Among teenagers, trends come and go all the time. What might hold every adolescent spellbound today is likely to be forgotten about completely in a few weeks time, to be greeted by a petulant whine of "Like, whatever, that's so yesterday" if it resurfaces. There are some classic things, though, like trench coats or the little black dress, which will always have a universal appeal.
All the world loves a lover, but there's something about a love triangle and all its consequent dilemmas and heartbreaks that the world loves even more. People appreciated it in the Elizabethan era, when Shakespeare sent both Demetrius and Lysander hankering after Hermia in A Midsummer Night's Dream. And they still do, although you could be forgiven for excluding yourself from this generalisation with Stephenie Meyer's Twilight introducing us to the forever-whinging Bella, Edward and Jacob triangle.
While visiting London, I made up my mind to see a West End musical, their advertising strategies having clearly paid off. You can't take a train in the Underground or walk along one of the main streets without seeing a board displaying a brollie-toting man urging you to watch Singin' in the Rain, or that omnipresent blonde whispering into the ear of the green young lady from Wicked.
With a last-minute ticket for the matinée show of The Phantom of the Opera, I followed the crowd into Her Majesty's Theatre, a magnificently ornate, baroque-style building constructed in 1897. The foyer alone is a treat to look at, with gilded detailing and all the works that make you wish you'd worn something cleaner.
Andrew Lloyd Webber's musical adaptation of Gaston Leroux's immortal novel is one of the most endearing stories of all time, weaving the oft-used but never boring love triangle idea into a dark, fantastical thriller. Christine Daae is a young singing prodigy in the Paris opera house. However, the opera house is haunted by a phantom, "the opera ghost", a masked poltergeist with a disfigured face who is a musical genius. He takes Christine under his wing, falls in love with her, teaches her how to sing in his home in the shadowy basements and helps her career take off. Christine, annoyingly, gets engaged to a childhood friend instead. In the end, the phantom disappears.
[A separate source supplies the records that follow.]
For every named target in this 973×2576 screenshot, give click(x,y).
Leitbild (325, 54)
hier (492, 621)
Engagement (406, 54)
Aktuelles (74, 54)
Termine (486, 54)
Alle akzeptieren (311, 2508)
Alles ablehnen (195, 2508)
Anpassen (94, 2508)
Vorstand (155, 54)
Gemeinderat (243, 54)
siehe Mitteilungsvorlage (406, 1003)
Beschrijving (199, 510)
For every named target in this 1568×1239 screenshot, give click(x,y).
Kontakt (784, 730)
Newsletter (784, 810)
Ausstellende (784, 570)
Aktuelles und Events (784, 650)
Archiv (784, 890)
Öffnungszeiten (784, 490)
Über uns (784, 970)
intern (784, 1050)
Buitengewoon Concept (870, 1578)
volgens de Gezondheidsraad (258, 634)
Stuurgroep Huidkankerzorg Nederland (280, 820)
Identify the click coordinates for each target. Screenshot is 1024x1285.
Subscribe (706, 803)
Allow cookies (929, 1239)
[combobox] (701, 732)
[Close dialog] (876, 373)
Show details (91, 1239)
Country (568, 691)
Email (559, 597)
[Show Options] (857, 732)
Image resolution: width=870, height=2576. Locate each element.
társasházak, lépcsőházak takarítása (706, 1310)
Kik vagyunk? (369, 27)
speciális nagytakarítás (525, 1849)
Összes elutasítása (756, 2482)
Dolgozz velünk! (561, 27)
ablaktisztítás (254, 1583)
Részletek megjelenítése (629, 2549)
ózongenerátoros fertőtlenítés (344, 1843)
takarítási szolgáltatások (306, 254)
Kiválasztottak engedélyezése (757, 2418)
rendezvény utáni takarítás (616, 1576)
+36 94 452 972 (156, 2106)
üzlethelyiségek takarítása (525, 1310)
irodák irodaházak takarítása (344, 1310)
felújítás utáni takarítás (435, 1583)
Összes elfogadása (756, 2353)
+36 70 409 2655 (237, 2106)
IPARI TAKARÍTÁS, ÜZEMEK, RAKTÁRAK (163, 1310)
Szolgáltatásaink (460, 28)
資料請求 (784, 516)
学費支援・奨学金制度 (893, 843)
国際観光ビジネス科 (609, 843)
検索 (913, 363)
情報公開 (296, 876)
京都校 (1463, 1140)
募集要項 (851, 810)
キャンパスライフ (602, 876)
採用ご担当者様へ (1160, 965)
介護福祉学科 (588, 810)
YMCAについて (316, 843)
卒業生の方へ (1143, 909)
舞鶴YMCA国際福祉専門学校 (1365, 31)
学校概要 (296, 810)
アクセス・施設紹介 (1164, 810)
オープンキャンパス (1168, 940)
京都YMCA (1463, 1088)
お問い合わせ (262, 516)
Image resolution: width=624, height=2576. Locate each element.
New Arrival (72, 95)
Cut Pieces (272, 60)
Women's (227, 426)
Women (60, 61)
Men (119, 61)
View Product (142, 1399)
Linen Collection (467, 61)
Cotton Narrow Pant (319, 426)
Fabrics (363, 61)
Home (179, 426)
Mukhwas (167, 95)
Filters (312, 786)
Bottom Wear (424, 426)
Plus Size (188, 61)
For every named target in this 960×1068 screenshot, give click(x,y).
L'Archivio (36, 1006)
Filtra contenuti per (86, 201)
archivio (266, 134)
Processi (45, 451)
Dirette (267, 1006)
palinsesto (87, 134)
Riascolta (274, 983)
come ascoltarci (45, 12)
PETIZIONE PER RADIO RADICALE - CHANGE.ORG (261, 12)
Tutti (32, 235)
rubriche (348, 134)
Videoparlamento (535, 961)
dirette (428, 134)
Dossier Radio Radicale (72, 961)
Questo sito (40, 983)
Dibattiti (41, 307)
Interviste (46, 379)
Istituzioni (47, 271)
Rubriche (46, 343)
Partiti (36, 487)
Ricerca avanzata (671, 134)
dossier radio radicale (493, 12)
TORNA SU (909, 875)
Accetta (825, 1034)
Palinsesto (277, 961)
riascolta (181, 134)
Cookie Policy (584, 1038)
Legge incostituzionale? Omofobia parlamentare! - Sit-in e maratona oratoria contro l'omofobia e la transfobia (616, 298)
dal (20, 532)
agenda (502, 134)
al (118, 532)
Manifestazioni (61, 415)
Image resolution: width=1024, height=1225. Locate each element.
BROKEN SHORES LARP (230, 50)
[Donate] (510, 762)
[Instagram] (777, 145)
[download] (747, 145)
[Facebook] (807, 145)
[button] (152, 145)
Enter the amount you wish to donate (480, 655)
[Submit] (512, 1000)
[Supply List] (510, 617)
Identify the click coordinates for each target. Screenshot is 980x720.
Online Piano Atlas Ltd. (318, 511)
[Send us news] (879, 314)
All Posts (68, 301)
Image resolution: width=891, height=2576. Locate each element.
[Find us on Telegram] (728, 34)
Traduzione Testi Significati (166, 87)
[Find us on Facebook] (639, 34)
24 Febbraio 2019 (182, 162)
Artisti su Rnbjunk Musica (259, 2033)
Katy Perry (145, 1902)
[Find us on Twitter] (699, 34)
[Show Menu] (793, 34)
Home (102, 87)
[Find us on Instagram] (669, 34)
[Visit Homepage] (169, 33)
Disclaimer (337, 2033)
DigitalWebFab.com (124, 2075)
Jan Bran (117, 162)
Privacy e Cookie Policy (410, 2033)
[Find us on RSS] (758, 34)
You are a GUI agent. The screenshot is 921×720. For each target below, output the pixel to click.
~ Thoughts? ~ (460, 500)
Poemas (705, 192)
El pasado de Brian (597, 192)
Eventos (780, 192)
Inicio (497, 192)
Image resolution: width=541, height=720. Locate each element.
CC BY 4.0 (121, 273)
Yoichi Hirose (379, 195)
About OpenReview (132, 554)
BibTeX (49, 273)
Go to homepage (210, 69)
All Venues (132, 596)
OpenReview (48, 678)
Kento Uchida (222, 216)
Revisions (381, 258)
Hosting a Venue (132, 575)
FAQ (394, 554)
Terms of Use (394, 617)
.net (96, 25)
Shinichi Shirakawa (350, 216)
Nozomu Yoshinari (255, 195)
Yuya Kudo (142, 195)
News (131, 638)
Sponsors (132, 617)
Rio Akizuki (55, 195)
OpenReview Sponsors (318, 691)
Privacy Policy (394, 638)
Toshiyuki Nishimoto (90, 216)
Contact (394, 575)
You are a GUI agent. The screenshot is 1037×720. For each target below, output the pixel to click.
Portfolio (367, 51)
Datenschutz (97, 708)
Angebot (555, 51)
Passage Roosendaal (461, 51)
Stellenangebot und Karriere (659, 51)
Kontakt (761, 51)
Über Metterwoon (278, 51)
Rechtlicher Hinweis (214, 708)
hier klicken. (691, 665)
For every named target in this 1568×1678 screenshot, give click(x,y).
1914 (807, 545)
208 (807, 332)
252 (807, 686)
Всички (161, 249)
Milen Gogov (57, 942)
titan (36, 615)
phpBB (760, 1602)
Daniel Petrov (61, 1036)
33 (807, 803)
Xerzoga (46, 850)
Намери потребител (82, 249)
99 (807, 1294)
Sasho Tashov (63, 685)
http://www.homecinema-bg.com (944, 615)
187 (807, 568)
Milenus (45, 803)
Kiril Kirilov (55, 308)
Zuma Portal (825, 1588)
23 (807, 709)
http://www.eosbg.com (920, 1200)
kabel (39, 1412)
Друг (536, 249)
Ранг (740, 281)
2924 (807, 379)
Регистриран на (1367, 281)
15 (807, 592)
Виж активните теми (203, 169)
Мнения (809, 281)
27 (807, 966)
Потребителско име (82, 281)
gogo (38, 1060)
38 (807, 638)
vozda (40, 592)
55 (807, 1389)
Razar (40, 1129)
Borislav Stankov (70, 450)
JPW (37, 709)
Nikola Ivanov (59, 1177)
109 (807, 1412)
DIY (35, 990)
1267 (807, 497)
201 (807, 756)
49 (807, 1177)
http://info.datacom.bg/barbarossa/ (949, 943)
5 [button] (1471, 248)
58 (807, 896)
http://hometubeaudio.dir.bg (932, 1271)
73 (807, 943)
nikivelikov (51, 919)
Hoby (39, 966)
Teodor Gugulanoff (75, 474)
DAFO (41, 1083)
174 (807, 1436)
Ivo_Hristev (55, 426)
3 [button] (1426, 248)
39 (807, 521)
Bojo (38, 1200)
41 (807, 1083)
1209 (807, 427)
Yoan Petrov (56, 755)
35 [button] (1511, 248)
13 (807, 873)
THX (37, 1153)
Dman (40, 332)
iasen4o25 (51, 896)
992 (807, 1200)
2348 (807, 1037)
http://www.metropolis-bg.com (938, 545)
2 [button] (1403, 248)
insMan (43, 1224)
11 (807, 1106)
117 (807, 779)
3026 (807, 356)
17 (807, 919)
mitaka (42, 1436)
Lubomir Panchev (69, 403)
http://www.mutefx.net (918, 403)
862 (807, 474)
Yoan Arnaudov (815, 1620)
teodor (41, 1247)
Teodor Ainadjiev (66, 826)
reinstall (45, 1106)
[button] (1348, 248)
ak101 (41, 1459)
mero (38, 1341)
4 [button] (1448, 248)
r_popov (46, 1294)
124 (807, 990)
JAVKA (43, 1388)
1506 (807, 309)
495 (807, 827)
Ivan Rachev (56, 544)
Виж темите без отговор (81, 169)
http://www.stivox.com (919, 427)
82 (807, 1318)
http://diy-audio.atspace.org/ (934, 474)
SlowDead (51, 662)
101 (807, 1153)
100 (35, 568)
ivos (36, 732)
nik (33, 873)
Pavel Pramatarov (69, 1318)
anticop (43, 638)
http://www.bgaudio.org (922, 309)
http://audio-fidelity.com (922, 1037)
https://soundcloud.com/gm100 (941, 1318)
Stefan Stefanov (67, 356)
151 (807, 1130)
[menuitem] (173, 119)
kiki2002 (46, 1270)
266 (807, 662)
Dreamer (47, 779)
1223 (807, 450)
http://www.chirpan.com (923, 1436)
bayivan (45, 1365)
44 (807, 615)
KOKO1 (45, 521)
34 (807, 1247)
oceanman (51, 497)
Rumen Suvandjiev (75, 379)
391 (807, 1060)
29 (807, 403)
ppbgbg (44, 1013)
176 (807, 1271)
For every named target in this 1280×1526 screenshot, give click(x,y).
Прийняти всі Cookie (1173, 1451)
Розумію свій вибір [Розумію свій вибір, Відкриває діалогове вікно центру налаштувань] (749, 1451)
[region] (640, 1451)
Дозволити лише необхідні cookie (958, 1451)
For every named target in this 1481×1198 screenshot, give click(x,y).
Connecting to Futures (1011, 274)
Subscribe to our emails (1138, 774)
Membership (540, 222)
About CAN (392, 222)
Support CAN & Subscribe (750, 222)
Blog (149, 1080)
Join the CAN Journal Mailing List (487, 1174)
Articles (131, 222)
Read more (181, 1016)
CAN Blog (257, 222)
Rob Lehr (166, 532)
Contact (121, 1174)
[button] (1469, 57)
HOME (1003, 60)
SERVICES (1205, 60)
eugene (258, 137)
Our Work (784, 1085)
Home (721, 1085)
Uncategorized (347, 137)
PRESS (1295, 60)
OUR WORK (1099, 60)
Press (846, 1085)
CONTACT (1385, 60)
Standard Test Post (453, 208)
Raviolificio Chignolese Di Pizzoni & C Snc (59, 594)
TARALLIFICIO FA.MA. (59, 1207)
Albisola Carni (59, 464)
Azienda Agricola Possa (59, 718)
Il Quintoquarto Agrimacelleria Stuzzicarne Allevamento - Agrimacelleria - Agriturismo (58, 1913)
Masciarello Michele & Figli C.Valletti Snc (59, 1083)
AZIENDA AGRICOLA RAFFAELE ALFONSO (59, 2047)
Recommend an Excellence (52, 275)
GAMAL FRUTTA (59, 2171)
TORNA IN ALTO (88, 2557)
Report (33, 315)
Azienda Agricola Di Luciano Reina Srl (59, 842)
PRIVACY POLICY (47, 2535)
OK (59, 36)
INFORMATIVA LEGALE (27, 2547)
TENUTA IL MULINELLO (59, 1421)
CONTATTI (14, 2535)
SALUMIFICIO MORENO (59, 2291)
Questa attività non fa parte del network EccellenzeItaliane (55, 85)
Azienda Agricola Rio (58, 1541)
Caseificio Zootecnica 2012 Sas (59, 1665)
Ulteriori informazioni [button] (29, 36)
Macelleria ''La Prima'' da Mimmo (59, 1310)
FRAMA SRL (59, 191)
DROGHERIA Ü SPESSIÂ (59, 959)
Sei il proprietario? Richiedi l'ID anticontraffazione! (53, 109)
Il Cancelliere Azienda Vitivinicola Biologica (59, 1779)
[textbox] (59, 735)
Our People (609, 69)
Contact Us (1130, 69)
It makes you teary-eyed, but that's women for you.
This particular performance featured one of the grandest sets I've seen anywhere, with the famous broken chandelier a humongous glittering specimen and the masquerade scene a gorgeous symphony of opulent colours, lacy frills and brocade.
The orchestra pulled off Lloyd Webber's dramatic score with aplomb, while Wendy Ferguson, as the fussy Carlotta, had a soaring soprano voice with a brilliantly grating vibrato.
The brooding phantom, Peter Joback, and Sofia Escobar as Christine, were a delight to listen to, although I'm not sure if Joback portrayed his character's underlying vulnerability as sublimely.
That said, Phantom was the finest production I've seen for some time; a magical melange of superb acting, haunting music and cleverly constructed scenes straight out of a fairy tale that transported me to a mysterious world far away from the dismal grey skies of London.